*ASSIGNED TASK*:
Wherever an image appears in the entries, drop it and reproduce everything else exactly.

☆ ☆ ☆ ☆ ☆

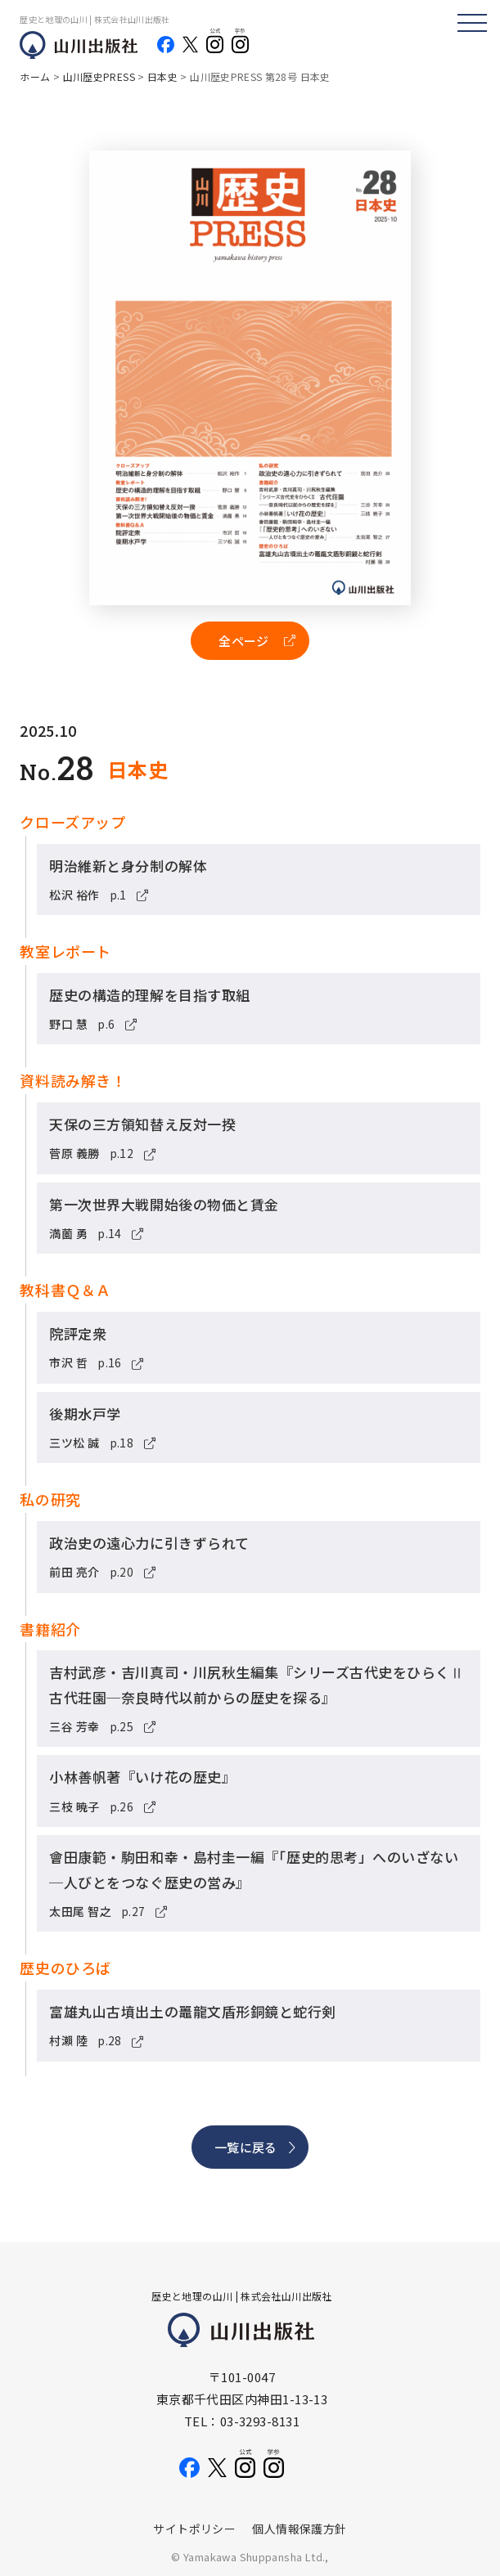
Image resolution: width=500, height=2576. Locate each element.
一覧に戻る (245, 2147)
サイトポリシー (194, 2528)
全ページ (243, 640)
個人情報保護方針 (299, 2528)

☆ ☆ ☆ ☆ ☆

*OUTPUT BELOW*:
Image resolution: width=500, height=2576. Locate each element.
一覧に戻る (245, 2147)
サイトポリシー (194, 2528)
全ページ (243, 640)
個人情報保護方針 (299, 2528)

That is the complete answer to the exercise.